START Provided information

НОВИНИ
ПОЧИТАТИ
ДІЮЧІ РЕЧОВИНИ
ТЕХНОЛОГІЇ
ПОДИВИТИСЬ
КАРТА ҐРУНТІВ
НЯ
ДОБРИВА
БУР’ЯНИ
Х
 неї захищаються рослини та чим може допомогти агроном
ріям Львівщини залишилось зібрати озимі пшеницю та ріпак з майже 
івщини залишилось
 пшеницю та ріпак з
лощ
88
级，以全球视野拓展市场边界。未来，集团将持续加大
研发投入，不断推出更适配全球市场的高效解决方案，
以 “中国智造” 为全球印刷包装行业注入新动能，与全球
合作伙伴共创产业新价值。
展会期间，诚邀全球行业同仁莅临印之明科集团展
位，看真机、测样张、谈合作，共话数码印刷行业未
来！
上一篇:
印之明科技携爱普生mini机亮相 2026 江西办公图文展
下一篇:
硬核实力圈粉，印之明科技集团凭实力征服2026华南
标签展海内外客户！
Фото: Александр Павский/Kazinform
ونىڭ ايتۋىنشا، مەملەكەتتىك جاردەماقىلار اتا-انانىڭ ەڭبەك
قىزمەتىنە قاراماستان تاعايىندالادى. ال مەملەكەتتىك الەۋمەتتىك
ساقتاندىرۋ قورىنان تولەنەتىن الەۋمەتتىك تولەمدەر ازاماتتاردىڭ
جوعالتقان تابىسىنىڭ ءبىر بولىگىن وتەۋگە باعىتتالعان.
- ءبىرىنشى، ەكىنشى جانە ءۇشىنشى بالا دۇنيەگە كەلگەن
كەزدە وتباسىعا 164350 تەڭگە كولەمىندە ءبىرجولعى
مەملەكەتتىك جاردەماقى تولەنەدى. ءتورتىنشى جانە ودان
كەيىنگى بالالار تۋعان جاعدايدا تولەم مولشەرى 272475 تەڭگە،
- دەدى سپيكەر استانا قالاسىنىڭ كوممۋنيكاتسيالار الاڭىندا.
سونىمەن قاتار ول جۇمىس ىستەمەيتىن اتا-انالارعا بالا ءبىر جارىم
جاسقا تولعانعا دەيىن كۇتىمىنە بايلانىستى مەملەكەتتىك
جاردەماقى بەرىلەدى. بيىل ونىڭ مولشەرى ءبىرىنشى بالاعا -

END Provided information

# Exercise prompt
Word for word, extract all the records.

# The answer
НОВИНИ
ПОЧИТАТИ
ДІЮЧІ РЕЧОВИНИ
ТЕХНОЛОГІЇ
ПОДИВИТИСЬ
КАРТА ҐРУНТІВ
НЯ
ДОБРИВА
БУР’ЯНИ
Х
 неї захищаються рослини та чим може допомогти агроном
ріям Львівщини залишилось зібрати озимі пшеницю та ріпак з майже 
івщини залишилось
 пшеницю та ріпак з
лощ
88
级，以全球视野拓展市场边界。未来，集团将持续加大
研发投入，不断推出更适配全球市场的高效解决方案，
以 “中国智造” 为全球印刷包装行业注入新动能，与全球
合作伙伴共创产业新价值。
展会期间，诚邀全球行业同仁莅临印之明科集团展
位，看真机、测样张、谈合作，共话数码印刷行业未
来！
上一篇:
印之明科技携爱普生mini机亮相 2026 江西办公图文展
下一篇:
硬核实力圈粉，印之明科技集团凭实力征服2026华南
标签展海内外客户！
Фото: Александр Павский/Kazinform
ونىڭ ايتۋىنشا، مەملەكەتتىك جاردەماقىلار اتا-انانىڭ ەڭبەك
قىزمەتىنە قاراماستان تاعايىندالادى. ال مەملەكەتتىك الەۋمەتتىك
ساقتاندىرۋ قورىنان تولەنەتىن الەۋمەتتىك تولەمدەر ازاماتتاردىڭ
جوعالتقان تابىسىنىڭ ءبىر بولىگىن وتەۋگە باعىتتالعان.
- ءبىرىنشى، ەكىنشى جانە ءۇشىنشى بالا دۇنيەگە كەلگەن
كەزدە وتباسىعا 164350 تەڭگە كولەمىندە ءبىرجولعى
مەملەكەتتىك جاردەماقى تولەنەدى. ءتورتىنشى جانە ودان
كەيىنگى بالالار تۋعان جاعدايدا تولەم مولشەرى 272475 تەڭگە،
- دەدى سپيكەر استانا قالاسىنىڭ كوممۋنيكاتسيالار الاڭىندا.
سونىمەن قاتار ول جۇمىس ىستەمەيتىن اتا-انالارعا بالا ءبىر جارىم
جاسقا تولعانعا دەيىن كۇتىمىنە بايلانىستى مەملەكەتتىك
جاردەماقى بەرىلەدى. بيىل ونىڭ مولشەرى ءبىرىنشى بالاعا -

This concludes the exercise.